Un officier afghan a déclaré que la Chine allait construire une base militaire dans la province de Badakhchan, à la frontière afghano-tadjike. Pékin cherche à s’affirmer ainsi comme puissance stabilisatrice en Asie centrale.

Le corridor afghan

Dans sa stratégie de nouvelle route de la soie, la Chine veut exporter ses produits et sécuriser ses importations énergétiques. C’est pourquoi, en parallèle de la construction d’infrastructures, il est nécessaire pour Pékin de pacifier la région. Kaboul connait aujourd’hui un triple problème militaire : la lutte contre les Taliban, la lutte contre Daesh et la lutte contre les milices locales comme le réseau Haqqani. L’Afghanistan est fondamental dans la stratégie chinoise car il permet de relier l’Asie centrale et la Chine au port chinois de Gwadar, au Pakistan, débouché maritime de Pékin dans l’océan Indien. La frontière sino-pakistanaise est impraticable car très montagneuse. Toute route, reliant Gwadar au nord, passe nécessairement par l’Afghanistan, d’où la nécessité de pacifier la région.

Le choix du Badakhchan est également intéressant. Bien que la province soit frontalière de la Chine, le corridor de Wakhan (séparant le Tadjikistan du Pakistan et bordant le Xinjiang chinois) est lui aussi impraticable. En revanche, le Badakhchan afghan est accessible via le Haut-Badakhchan tadjik (région du Pamir). Une route frontalière relie les deux régions montagneuses aux alentours de la ville tadjike de Khorog. C’est donc le chemin le plus court pour passer de la Chine à l’Afghanistan. Ensuite, le Badakhchan afghan est une région relativement sure : durant la guerre contre les Taliban (1994-1998), elle était tenue par l’Alliance du Nord. C’est une région à majorité tadjike qui connait peu les insurrections du pays. C’est donc un lieu idéal pour implanter une base en Afghanistan.

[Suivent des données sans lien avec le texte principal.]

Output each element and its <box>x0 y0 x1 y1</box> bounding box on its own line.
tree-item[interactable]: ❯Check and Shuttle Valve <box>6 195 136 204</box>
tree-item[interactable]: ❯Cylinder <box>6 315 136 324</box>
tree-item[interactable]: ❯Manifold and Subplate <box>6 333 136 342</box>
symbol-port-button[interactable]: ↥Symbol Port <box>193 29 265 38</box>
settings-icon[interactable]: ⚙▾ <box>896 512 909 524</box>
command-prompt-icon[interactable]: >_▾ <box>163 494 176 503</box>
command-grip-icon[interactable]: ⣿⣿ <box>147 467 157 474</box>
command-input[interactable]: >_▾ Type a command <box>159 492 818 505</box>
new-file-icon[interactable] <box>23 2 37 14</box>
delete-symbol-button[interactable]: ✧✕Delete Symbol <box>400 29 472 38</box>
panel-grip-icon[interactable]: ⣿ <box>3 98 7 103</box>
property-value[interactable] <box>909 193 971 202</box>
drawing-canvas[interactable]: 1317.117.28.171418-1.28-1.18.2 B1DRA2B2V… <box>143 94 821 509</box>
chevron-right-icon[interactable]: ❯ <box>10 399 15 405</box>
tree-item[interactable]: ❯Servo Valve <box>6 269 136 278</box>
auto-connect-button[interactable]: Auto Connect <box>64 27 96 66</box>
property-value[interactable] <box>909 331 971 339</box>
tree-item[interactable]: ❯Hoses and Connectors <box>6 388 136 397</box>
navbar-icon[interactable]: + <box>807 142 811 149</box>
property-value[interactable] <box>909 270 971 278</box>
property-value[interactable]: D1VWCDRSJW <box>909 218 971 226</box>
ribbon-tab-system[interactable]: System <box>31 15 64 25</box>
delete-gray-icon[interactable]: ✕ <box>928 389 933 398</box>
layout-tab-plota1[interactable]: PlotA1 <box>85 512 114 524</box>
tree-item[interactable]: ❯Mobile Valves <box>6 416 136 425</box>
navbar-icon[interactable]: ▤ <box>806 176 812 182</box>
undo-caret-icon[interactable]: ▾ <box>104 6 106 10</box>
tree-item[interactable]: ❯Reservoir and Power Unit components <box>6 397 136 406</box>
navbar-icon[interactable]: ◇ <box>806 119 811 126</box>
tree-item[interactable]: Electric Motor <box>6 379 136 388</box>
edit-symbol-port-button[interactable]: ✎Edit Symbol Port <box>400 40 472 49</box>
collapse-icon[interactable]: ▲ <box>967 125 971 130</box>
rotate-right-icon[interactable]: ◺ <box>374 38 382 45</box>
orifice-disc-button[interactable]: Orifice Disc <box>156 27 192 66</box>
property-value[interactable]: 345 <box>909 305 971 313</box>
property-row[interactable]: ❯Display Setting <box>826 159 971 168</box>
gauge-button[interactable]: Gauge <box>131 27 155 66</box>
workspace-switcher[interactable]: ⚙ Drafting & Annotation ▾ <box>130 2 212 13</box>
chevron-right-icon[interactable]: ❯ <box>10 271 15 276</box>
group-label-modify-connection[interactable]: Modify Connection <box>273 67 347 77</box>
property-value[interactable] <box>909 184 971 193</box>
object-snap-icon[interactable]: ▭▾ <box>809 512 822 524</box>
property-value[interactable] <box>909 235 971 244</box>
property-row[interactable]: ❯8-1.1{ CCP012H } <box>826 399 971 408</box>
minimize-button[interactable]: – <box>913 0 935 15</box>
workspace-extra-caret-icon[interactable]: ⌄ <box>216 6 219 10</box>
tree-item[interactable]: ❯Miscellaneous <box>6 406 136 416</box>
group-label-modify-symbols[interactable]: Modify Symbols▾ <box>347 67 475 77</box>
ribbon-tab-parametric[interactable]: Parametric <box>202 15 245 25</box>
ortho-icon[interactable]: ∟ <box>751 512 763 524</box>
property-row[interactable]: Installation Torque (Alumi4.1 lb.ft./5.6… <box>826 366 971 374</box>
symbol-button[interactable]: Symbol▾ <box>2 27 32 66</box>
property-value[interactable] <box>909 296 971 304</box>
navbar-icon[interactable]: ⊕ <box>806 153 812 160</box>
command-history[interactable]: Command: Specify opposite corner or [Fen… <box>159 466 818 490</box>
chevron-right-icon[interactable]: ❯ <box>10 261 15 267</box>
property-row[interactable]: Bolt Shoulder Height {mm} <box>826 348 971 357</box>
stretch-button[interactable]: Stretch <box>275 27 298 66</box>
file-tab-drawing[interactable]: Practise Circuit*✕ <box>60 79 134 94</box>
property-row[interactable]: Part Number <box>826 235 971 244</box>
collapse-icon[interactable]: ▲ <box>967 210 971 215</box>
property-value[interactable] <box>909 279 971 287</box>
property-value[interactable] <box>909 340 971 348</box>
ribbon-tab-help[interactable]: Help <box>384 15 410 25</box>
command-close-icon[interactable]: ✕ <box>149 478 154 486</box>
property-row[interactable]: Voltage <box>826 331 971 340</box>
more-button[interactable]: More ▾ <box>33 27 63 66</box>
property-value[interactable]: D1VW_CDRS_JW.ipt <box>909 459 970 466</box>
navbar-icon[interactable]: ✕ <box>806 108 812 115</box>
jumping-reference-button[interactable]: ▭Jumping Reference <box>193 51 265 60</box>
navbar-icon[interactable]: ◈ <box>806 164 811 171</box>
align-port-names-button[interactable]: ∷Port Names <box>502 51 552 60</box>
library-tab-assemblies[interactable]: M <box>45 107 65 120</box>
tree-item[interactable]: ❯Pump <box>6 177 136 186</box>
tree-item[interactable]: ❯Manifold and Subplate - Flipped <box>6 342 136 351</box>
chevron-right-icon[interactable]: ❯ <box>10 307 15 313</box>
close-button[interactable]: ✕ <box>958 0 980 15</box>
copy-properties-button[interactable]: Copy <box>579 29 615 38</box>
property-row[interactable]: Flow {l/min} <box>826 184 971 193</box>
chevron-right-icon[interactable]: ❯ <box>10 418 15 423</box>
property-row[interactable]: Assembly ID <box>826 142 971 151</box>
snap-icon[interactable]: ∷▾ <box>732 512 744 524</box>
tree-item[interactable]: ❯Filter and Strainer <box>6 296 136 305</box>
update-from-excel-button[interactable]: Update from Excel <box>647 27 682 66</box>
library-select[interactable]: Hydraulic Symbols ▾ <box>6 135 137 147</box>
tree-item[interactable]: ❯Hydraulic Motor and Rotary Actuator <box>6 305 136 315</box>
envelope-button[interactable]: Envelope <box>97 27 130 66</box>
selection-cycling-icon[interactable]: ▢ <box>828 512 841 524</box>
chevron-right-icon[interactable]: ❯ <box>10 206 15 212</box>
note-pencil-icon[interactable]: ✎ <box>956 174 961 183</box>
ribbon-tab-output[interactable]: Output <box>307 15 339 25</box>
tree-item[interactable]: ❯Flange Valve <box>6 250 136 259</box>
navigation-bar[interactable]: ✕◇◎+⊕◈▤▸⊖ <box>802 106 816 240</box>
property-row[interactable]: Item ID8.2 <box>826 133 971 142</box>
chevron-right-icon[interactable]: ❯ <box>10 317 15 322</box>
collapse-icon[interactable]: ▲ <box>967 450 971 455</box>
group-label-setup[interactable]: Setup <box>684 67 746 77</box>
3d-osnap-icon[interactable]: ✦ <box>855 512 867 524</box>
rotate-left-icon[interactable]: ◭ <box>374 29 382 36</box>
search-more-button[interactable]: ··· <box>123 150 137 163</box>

Bases et interventions en Asie centrale

Depuis la chute de l’URSS, les bases militaires étrangères se sont multipliées en Asie centrale. Outre les bases russes du Tadjikistan, du Kazakhstan et du Kirghizstan, l’Inde et les Etats Unis sont militairement présents. Dans le cas indien, c’est une base au Tadjikistan qui sert d’appui à l’armée indienne contre le Pakistan. Les Américains ont quant à eux des bases en Afghanistan, et ont ouvert une base au Kirghizstan, qui a fermé depuis. Que ce soit les conflits d’Asie centrale des années 90 (Tadjikistan, vallée de Ferghana) ou l’intervention américaine en Afghanistan, la présence militaire régionale est désormais importante. Il était logique que la Chine cherche à y participer. Toutefois, le rôle de cette base n’est pas encore clair : si elle est présentée comme une base afghane construite par la Chine, il reste probable que Pékin l’utilise pour déployer, si besoin, ses propres troupes, sans passer pour une armée d’occupation.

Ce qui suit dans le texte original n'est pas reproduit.